Вскоре Фанни принесла из спальни уральский резной ларец, подарок Александры Андреевны Чайковской, откинула потемневшую от времени крышку, и начались воспоминания…
Она сохранила некоторые письменные работы детей Чайковских, его французские стишки, все письма к ней Александры Андреевны.
— Я это сделала потому, что всегда жила памятью о вашем милом доме. Вы не представляете, Пьер, как она подчас скрашивала мою жизнь.

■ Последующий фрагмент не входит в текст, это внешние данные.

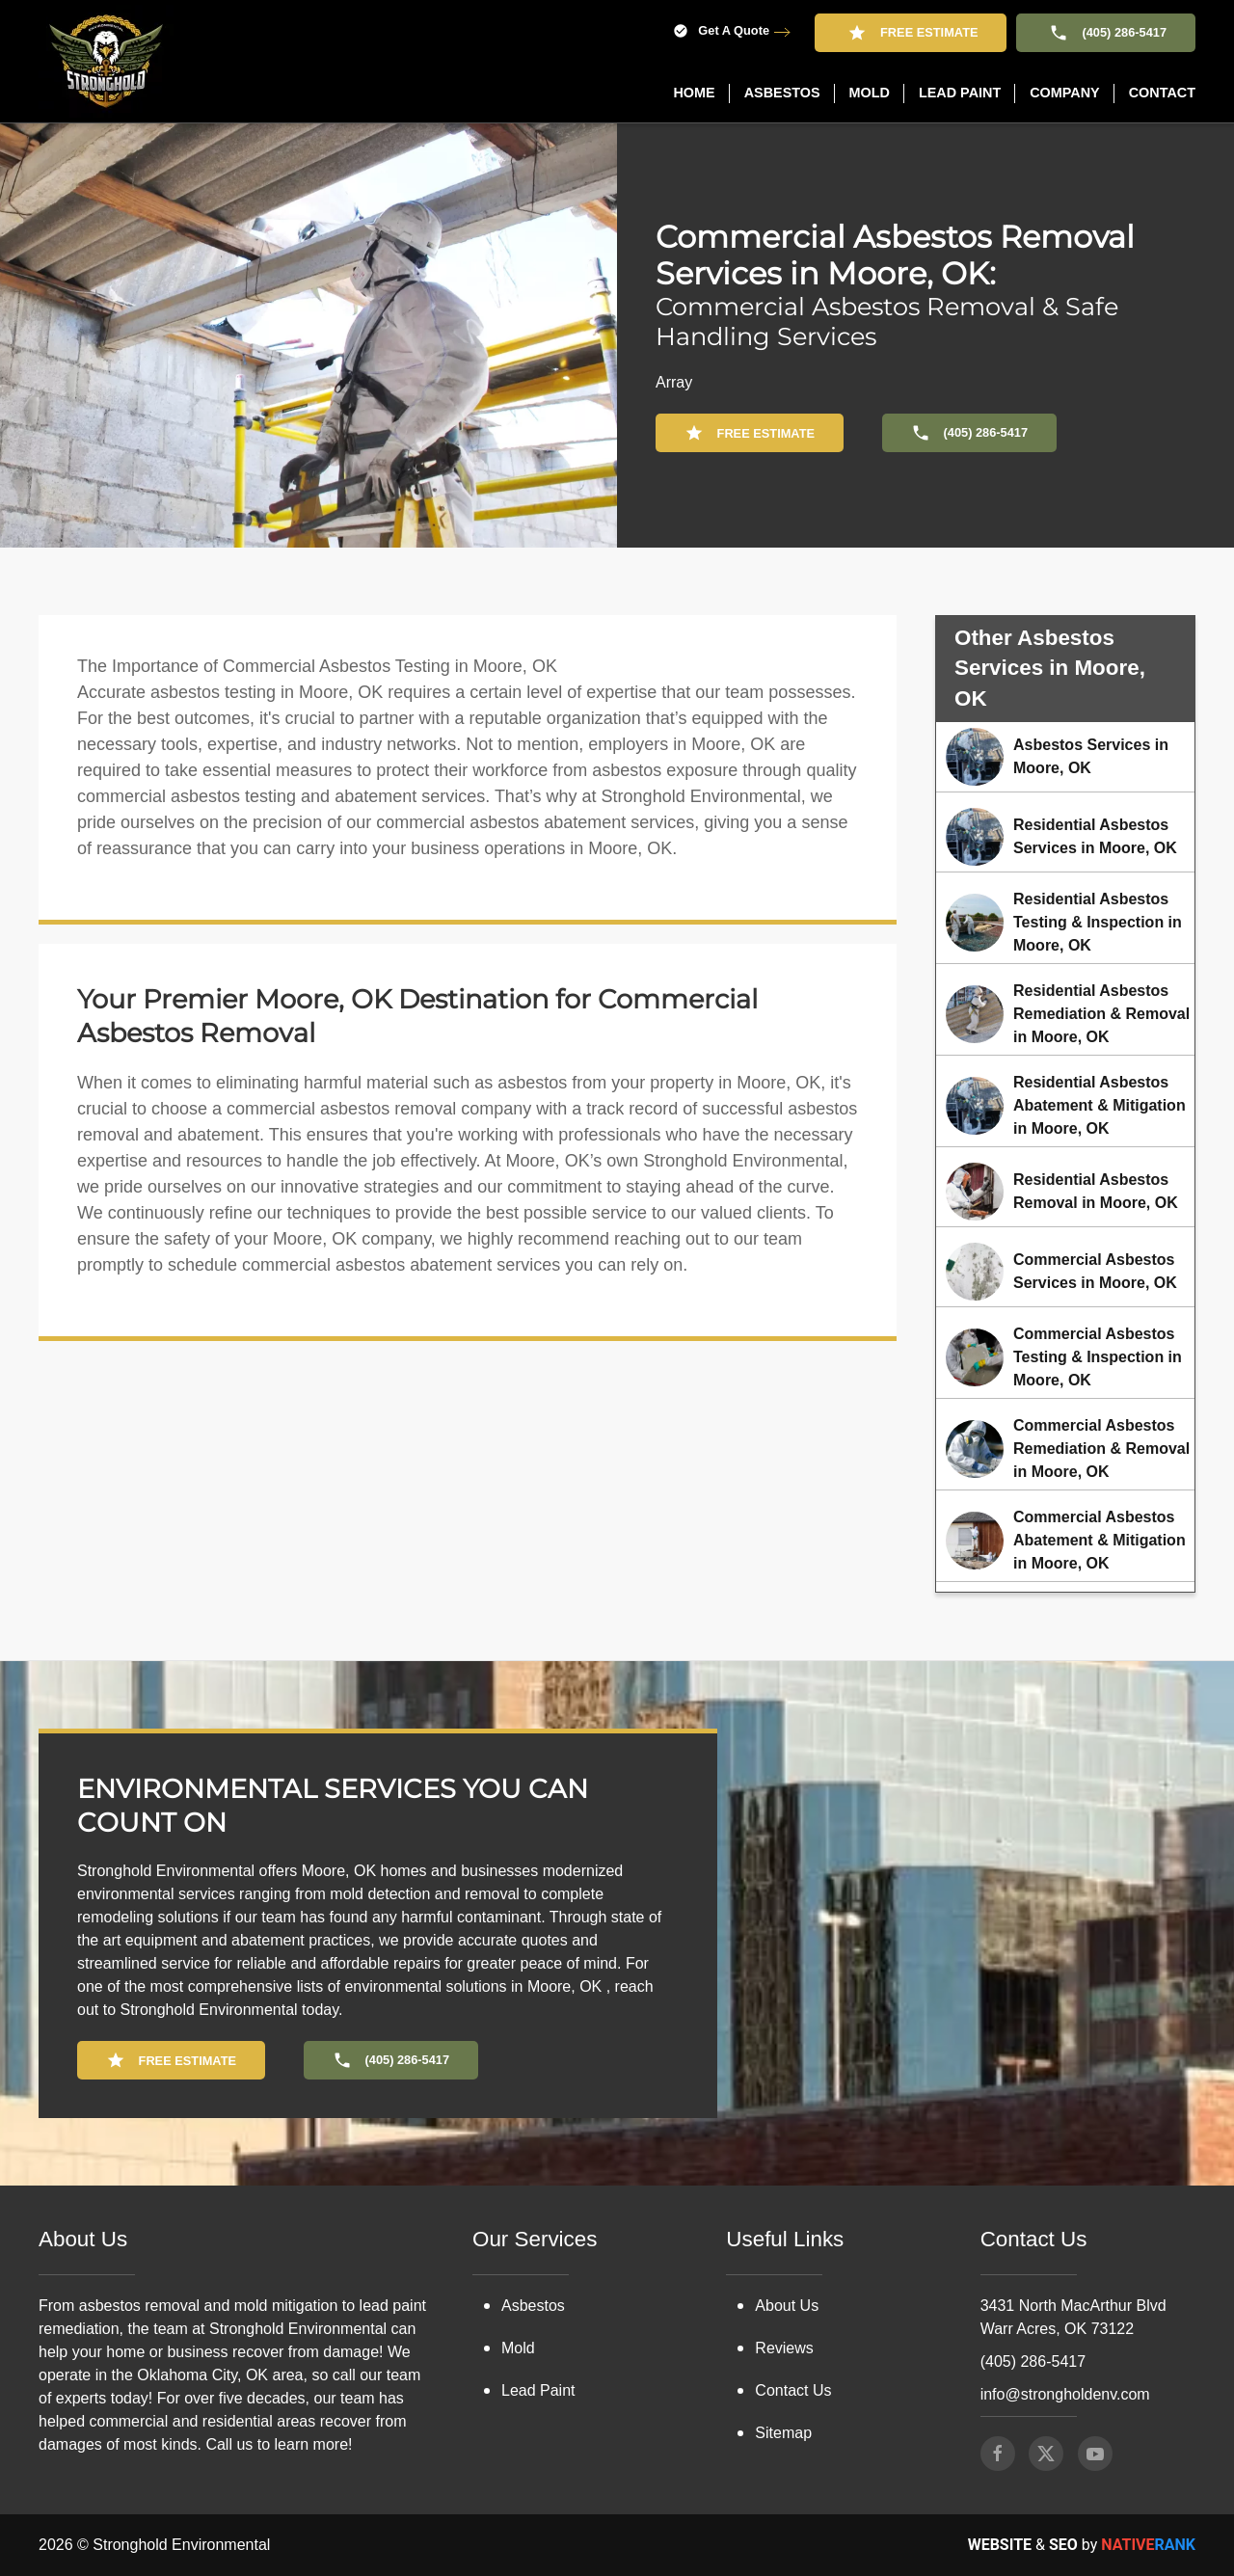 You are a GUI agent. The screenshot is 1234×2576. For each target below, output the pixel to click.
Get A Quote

— Милая Фанни, позвольте мне хоть как-то отблагодарить вас за все то светлое, что было в детстве, — заговорил Чайковский, едва удерживая слезы. — Я твердо знаю, не будь вас с вашей ежеминутной добротой и внимательностью, не написал бы я свою фею Сирени из балета "Спящая красавица", ту самую, которая дарит людям радость, любовь, наслаждение. Одним словом, я бы был совсем не тот Петр Чайковский, которого вы видите перед собой…
— Не преувеличивайте, милый Пьер, — тихо, но решительно прервала его старушка. — Это я многому научилась у вас, я должна благодарить судьбу за то, что она свела нас вместе. Что касается материальной поддержки, на которую, как я поняла, вы намекнули, я никогда не возьму у кого бы то ни было, в том числе и у вас, любимый мой Пьер, ни единого сантима. Нам с Фредерикой вполне хватает наших скромных средств, тем более что к роскоши ни она, ни я не имеем ни малейшего расположения.
Потом Фанни попросила его почитать стихи.
Чайковский помнил на память много из Пушкина, Лермонтова, Алексея Толстого… Он чувствовал, что Фанни наслаждается звуком русской речи, он понял, что для этой женщины Россия навсегда стала второй родиной.
— А вы помните, Пьер, наши воткинские закаты? — мечтательно заговорила Фанни. — Помните, как алеет запад, наливаясь сочным багряным румянцем. А вокруг — непередаваемая божественная тишина. И песни, восхитительные русские песни… Ах да, я совсем забыла вам сказать, что в какой-то вашей симфонии, теперь уже не припомню какой, я услышала одну из этих песен, увидела все так, как было тогда. Вы, Пьер, и меня не забыли…
Фредерика внесла керосиновую лампу под зеленым абажуром. Младшая сестра была очень похожа на Фанни, тоже говорила по-русски, так как служила гувернанткой в русских домах. Старинные часы с мелодичным боем над камином размеренно отстукивали время, а для Чайковского и Фанни оно летело точно на крыльях. Композитор увлеченно рассказывал о недавно завершенной опере "Иоланта", сюжетом для которой выбрал лирическую драму датского писателя Генрика Герца "Дочь короля Рене".
— Я полюбил Иоланту — так зовут героиню моей оперы — за ее непреодолимое желание пойти во имя любви на любые страдания. Она слепа от рождения, она никогда не видела света, не знает, что это за дивный дар природы — лицезреть красоту окружающего мира. И вот к ней приходит любовь в образе Водемона, а вместе с нею — свет. Правда ведь, Фанни, милая Фанни, человек по-настоящему прозревает только с любовью?